### [Given records]
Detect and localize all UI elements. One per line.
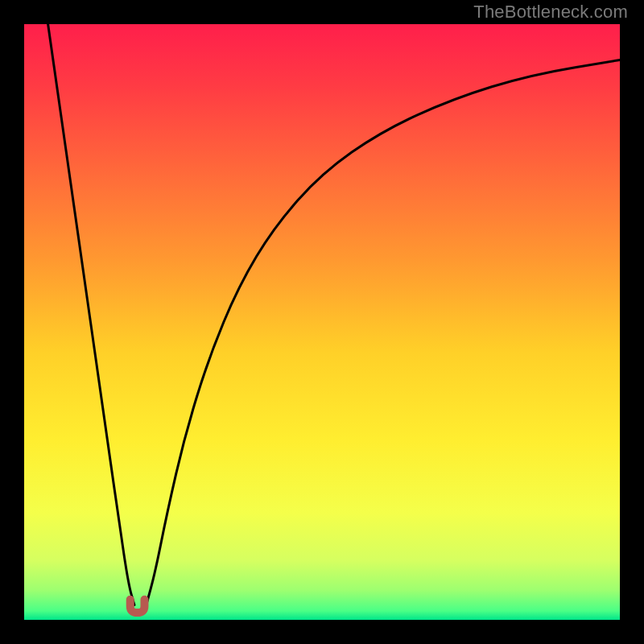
watermark-text: TheBottleneck.com [473, 2, 628, 23]
gradient-background [24, 24, 620, 620]
bottleneck-chart [0, 0, 644, 644]
chart-frame: TheBottleneck.com [0, 0, 644, 644]
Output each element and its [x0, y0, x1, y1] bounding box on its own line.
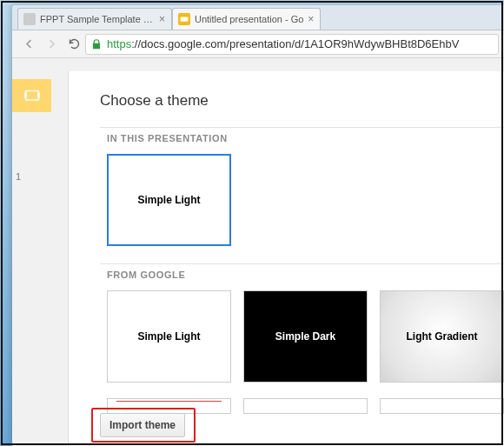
slides-app-icon	[12, 79, 51, 112]
dialog-footer: Import theme	[100, 413, 185, 437]
dialog-title: Choose a theme	[100, 92, 504, 110]
section-label: IN THIS PRESENTATION	[100, 127, 504, 147]
theme-name: Simple Light	[138, 330, 201, 343]
lock-icon	[90, 38, 103, 50]
back-button[interactable]	[17, 34, 40, 55]
section-in-presentation: IN THIS PRESENTATION Simple Light	[100, 127, 504, 255]
slide-thumb[interactable]: 1	[12, 171, 51, 182]
svg-rect-5	[37, 92, 40, 97]
favicon-generic	[23, 13, 36, 25]
slide-number: 1	[16, 171, 24, 182]
tab-strip: FPPT Sample Template - G × Untitled pres…	[12, 5, 504, 30]
browser-window: FPPT Sample Template - G × Untitled pres…	[12, 5, 504, 446]
url-path: ://docs.google.com/presentation/d/1A1OR9…	[131, 37, 459, 50]
theme-option-more-2[interactable]	[243, 398, 368, 414]
url-scheme: https	[107, 37, 131, 50]
choose-theme-dialog: Choose a theme IN THIS PRESENTATION Simp…	[68, 71, 504, 446]
theme-name: Simple Dark	[275, 330, 335, 343]
reload-button[interactable]	[63, 34, 85, 55]
tab-untitled-presentation[interactable]: Untitled presentation - Go ×	[172, 8, 321, 30]
theme-option-more-3[interactable]	[380, 398, 504, 414]
forward-button[interactable]	[40, 34, 63, 55]
theme-option-simple-light-current[interactable]: Simple Light	[107, 154, 231, 246]
slides-icon	[178, 13, 190, 25]
section-from-google: FROM GOOGLE Simple Light Simple Dark Lig…	[100, 263, 504, 423]
section-label: FROM GOOGLE	[100, 263, 504, 283]
theme-option-simple-light[interactable]: Simple Light	[107, 290, 231, 383]
svg-rect-4	[24, 92, 27, 97]
tab-title: Untitled presentation - Go	[195, 14, 303, 24]
tab-fppt-template[interactable]: FPPT Sample Template - G ×	[17, 8, 172, 30]
theme-name: Simple Light	[138, 194, 201, 206]
app-content: 1 Choose a theme IN THIS PRESENTATION Si…	[12, 58, 504, 446]
svg-rect-2	[181, 17, 189, 21]
address-bar: https://docs.google.com/presentation/d/1…	[12, 30, 504, 58]
theme-name: Light Gradient	[407, 330, 478, 343]
url-input[interactable]: https://docs.google.com/presentation/d/1…	[85, 34, 499, 55]
close-icon[interactable]: ×	[159, 16, 166, 23]
slide-filmstrip: 1	[12, 58, 51, 446]
svg-rect-3	[25, 90, 38, 100]
tab-title: FPPT Sample Template - G	[40, 14, 155, 24]
import-theme-button[interactable]: Import theme	[100, 413, 185, 437]
close-icon[interactable]: ×	[308, 16, 315, 23]
theme-option-simple-dark[interactable]: Simple Dark	[243, 290, 368, 383]
theme-option-light-gradient[interactable]: Light Gradient	[380, 290, 504, 383]
theme-option-more-1[interactable]	[107, 398, 231, 414]
svg-rect-0	[23, 13, 36, 25]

### [Requirement]
What you give back must match the material word for word, with no images included.

### [Output of the task]
Detect and localize all UI elements. One per line.
watermark-text: TheBottleneck.com [473, 2, 628, 23]
gradient-background [24, 24, 620, 620]
bottleneck-chart [0, 0, 644, 644]
chart-frame: TheBottleneck.com [0, 0, 644, 644]
Output each element and its [x0, y0, x1, y1] bounding box on its own line.
slides-app-icon	[12, 79, 51, 112]
dialog-footer: Import theme	[100, 413, 185, 437]
dialog-title: Choose a theme	[100, 92, 504, 110]
section-label: IN THIS PRESENTATION	[100, 127, 504, 147]
theme-name: Simple Light	[138, 330, 201, 343]
lock-icon	[90, 38, 103, 50]
back-button[interactable]	[17, 34, 40, 55]
section-in-presentation: IN THIS PRESENTATION Simple Light	[100, 127, 504, 255]
slide-thumb[interactable]: 1	[12, 171, 51, 182]
svg-rect-5	[37, 92, 40, 97]
favicon-generic	[23, 13, 36, 25]
slide-number: 1	[16, 171, 24, 182]
tab-strip: FPPT Sample Template - G × Untitled pres…	[12, 5, 504, 30]
browser-window: FPPT Sample Template - G × Untitled pres…	[12, 5, 504, 446]
url-path: ://docs.google.com/presentation/d/1A1OR9…	[131, 37, 459, 50]
theme-option-more-2[interactable]	[243, 398, 368, 414]
url-scheme: https	[107, 37, 131, 50]
choose-theme-dialog: Choose a theme IN THIS PRESENTATION Simp…	[68, 71, 504, 446]
theme-name: Simple Dark	[275, 330, 335, 343]
reload-button[interactable]	[63, 34, 85, 55]
tab-untitled-presentation[interactable]: Untitled presentation - Go ×	[172, 8, 321, 30]
theme-option-more-3[interactable]	[380, 398, 504, 414]
forward-button[interactable]	[40, 34, 63, 55]
theme-option-simple-light-current[interactable]: Simple Light	[107, 154, 231, 246]
slides-icon	[178, 13, 190, 25]
section-from-google: FROM GOOGLE Simple Light Simple Dark Lig…	[100, 263, 504, 423]
section-label: FROM GOOGLE	[100, 263, 504, 283]
theme-option-simple-light[interactable]: Simple Light	[107, 290, 231, 383]
svg-rect-4	[24, 92, 27, 97]
tab-title: Untitled presentation - Go	[195, 14, 303, 24]
tab-fppt-template[interactable]: FPPT Sample Template - G ×	[17, 8, 172, 30]
theme-name: Simple Light	[138, 194, 201, 206]
app-content: 1 Choose a theme IN THIS PRESENTATION Si…	[12, 58, 504, 446]
svg-rect-2	[181, 17, 189, 21]
address-bar: https://docs.google.com/presentation/d/1…	[12, 30, 504, 58]
theme-name: Light Gradient	[407, 330, 478, 343]
url-input[interactable]: https://docs.google.com/presentation/d/1…	[85, 34, 499, 55]
close-icon[interactable]: ×	[159, 16, 166, 23]
slide-filmstrip: 1	[12, 58, 51, 446]
svg-rect-3	[25, 90, 38, 100]
tab-title: FPPT Sample Template - G	[40, 14, 155, 24]
import-theme-button[interactable]: Import theme	[100, 413, 185, 437]
close-icon[interactable]: ×	[308, 16, 315, 23]
theme-option-simple-dark[interactable]: Simple Dark	[243, 290, 368, 383]
theme-option-light-gradient[interactable]: Light Gradient	[380, 290, 504, 383]
theme-option-more-1[interactable]	[107, 398, 231, 414]
svg-rect-0	[23, 13, 36, 25]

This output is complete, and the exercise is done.